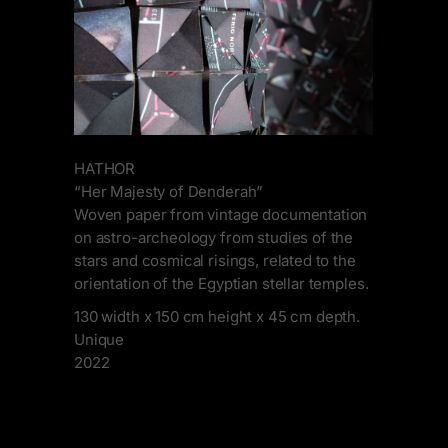
HATHOR
“Her Majesty of Denderah”
Woven paper from vintage documentation
on astro-archeology from studies of the
stars and cosmical risings, related to the
orientation of the Egyptian stellar temples.
130 width x 150 cm height x 45 cm depth.
Unique
2022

What you have to do: For the data above, return an exact copy that contains no pictures.

Task result:
HATHOR
“Her Majesty of Denderah”
Woven paper from vintage documentation
on astro-archeology from studies of the
stars and cosmical risings, related to the
orientation of the Egyptian stellar temples.
130 width x 150 cm height x 45 cm depth.
Unique
2022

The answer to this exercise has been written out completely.